November/December 2006 Feature
Thirteen Essayists Take on Anti-Israel Media
Arnold Ages
Edward Alexander, emeritus professor of English at the University of Washington and one of the few dons who understands that the purpose of language is to enlighten rather than obfuscate and Paul Bogdanor, a London based scholar and analyst, have collaborated to produce a book of epoch-making importance.
Their work is a meticulously studied anthology of the most virulent anti-Israeli and antisemitic views which have been voiced, shouted and published in recent years by, mirabile dictu, a coalition of Jewish writers in North America, Europe, and Israel.
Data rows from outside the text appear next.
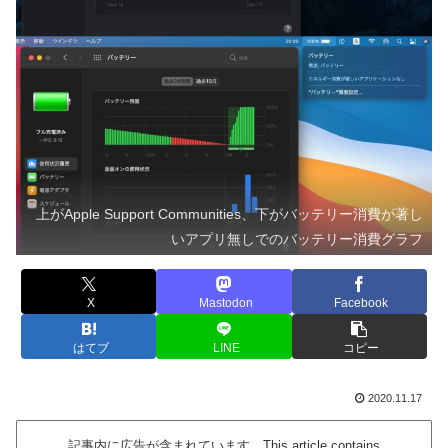
上がApple Support Communities、下がバッテリー消費が著し
いアプリ無しでのバッテリー消費グラフ
X
Mastodon
Facebook
はてブ
LINE
コピー
2020.11.17
記事内に広告が含まれています。This article contains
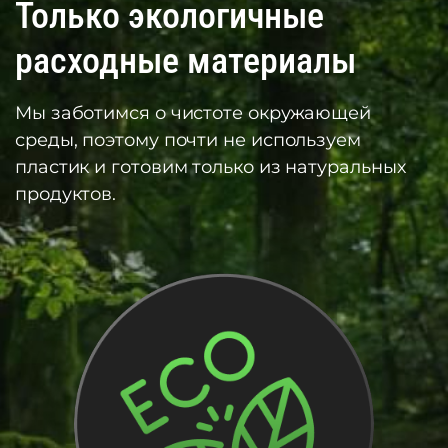
Только экологичные
расходные материалы
Мы заботимся о чистоте окружающей
среды, поэтому почти не используем
пластик и готовим только из натуральных
продуктов.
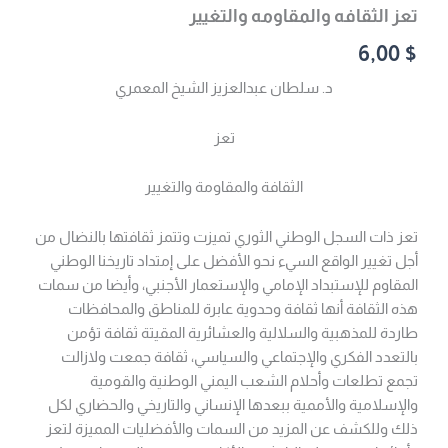
تعز الثقافه والمقاومه والتغيير
6,00
$
د. سلطان عبدالعزيز الشيخ المعمري
تعز
الثقافة والمقاومة والتغيير
تعز ذات السجل الوطني الثوري تميزت وتتمز ثقافتها بالنضال من
أجل تغيير الواقع السيء نحو الأفضل على إمتداد تاريخنا الوطني
المقاوم للإستبداد الإمامي والإستعمار الأجنبي، وأيضا من سمات
هذه الثقافة أنها ثقافة وحدوية عابرة للمناطق والمحافظات
طاردة للمذهبية والسلالية والعشائرية المقيتة ثقافة تؤمن
بالتعدد الفكري والإجتماعي والسياسي، ثقافة جمعت ولازالت
تجمع تطلعات وأحلام الشعب اليمني الوطنية والقومية
والإسلامية والأممية ببعدها الإنساني والتاريخي والحضاري لكل
ذلك وللكشف عن المزيد من السمات والأفضليات المميزة لتعز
Alexander and Bogdanor make it clear that they are not concerned with legitimate criticism of Israel as such but rather with the maniacal denunciations of Israel, the pronouncements of a death wish against the Jewish State and the attribution to Israel and Zionism of a Nazi ethos—the stock in trade of many of the Jewish writers targeted in this book . This coterie of Jewish intellectuals employ as their rallying cry “Down With Us,” in a kind of Monty Python refrain, but in this instance, a proclamation without humor or wit.
The thirteen essayists represented here exhibit a readiness to take on the leaders in the unholy alliance of those who have devoted so much misplaced intellectual vigor to denigrating the State of Israel, minimizing the Holocaust, resurrecting and advertising classic antisemitic canards, and damning the Jewish people as dupes of Zionist mythologizing. Some, though not all the members of this repugnant association, engage in the ultimate obscenity by denying Israel’s right to exist. They experience no embarrassment in aligning themselves with the kind of thinking to be found in Hamas, Islamic Jihad, and Hezbollah.
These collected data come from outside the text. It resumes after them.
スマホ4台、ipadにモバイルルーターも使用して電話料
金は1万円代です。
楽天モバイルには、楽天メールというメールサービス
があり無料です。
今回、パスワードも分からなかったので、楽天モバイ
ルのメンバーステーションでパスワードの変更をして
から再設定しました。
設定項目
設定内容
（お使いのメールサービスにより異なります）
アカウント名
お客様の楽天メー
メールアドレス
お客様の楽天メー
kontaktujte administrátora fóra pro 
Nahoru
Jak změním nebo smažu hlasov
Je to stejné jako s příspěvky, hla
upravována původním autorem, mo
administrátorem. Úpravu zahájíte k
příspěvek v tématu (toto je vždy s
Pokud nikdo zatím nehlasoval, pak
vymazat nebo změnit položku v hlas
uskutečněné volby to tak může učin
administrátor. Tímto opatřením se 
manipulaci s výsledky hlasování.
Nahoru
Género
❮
The Jewish purveyors of this new kind of political pornography have achieved prominent if controversial reputations in linguistics (Noam Chomsky), history (Tony Judt), the novel (David Grossman), chemistry (the late Israel Shahak), rabbinics (Daniel Boyarin), journalism (Thomas Friedman), literary criticism (George Steiner) and theology (Marc Ellis), to name but a few of the Jewish Israel-bashers that figure in the pages of this repertoire of gratuitous hatred. One of the merits of this book is that it will introduce readers to other members of the Jewish anti-Israel confederacy that have not as yet gained the prominence enjoyed by some of the above mentioned personalities.
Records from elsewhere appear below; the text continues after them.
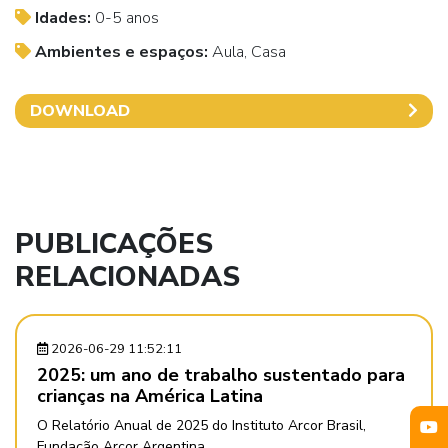
Idades:
0-5 anos
Ambientes e espaços:
Aula, Casa
DOWNLOAD
PUBLICAÇÕES
RELACIONADAS
2026-06-29 11:52:11
2025: um ano de trabalho sustentado para
crianças na América Latina
O Relatório Anual de 2025 do Instituto Arcor Brasil,
Fundação Arcor Argentina ...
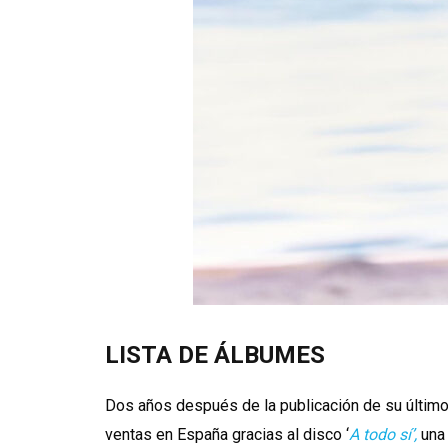
LISTA DE ÁLBUMES
Dos años después de la publicación de su últim
ventas en España gracias al disco ‘
A todo sí’,
una 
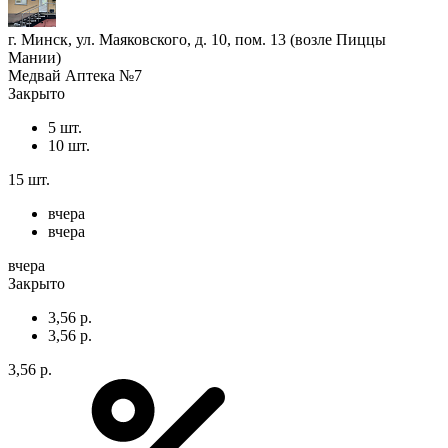
г. Минск, ул. Маяковского, д. 10, пом. 13 (возле Пиццы
Мании)
Медвай Аптека №7
Закрыто
5 шт.
10 шт.
15 шт.
вчера
вчера
вчера
Закрыто
3,56 р.
3,56 р.
3,56 р.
To be fair, it must be noted that some of the most extreme Jewish critics quoted in the Alexander-Bogdanor audit have, in recent years and months, partially altered or moderated the spleen which they have been so quick to ventilate against Israel. One thinks immediately of Benny Morris whose first book on the Palestinian refugees (effectively demolished in this volume by Efraim Karsh) has been succeeded by a new edition and other writings in which the Beersheba historian executes a not ungracious mea culpa with regard to the mischief he has fostered about the alleged Israeli culpability in the exodus of Palestinian Arabs in 1947-48.
George Steiner, the most impressive stylist in the English language since McCauley, has also, in his later books and essays, backtracked and in several unexpected lapses into lucidity, has indicated that perhaps his original judgments about Israel were misguided. But it is Thomas Friedman’s recent transformation that is most startling. He is The New York Times journalist who once had the incredible bad taste to call Israel “Yad Vashem with an air force” and who is quite correctly described in this volume as the “Diplomat from Chelm.” During the July 2006 war with Hezbollah, some of Friedman’s Op-Ed pieces sounded as if they could have been issued by the Israeli foreign office.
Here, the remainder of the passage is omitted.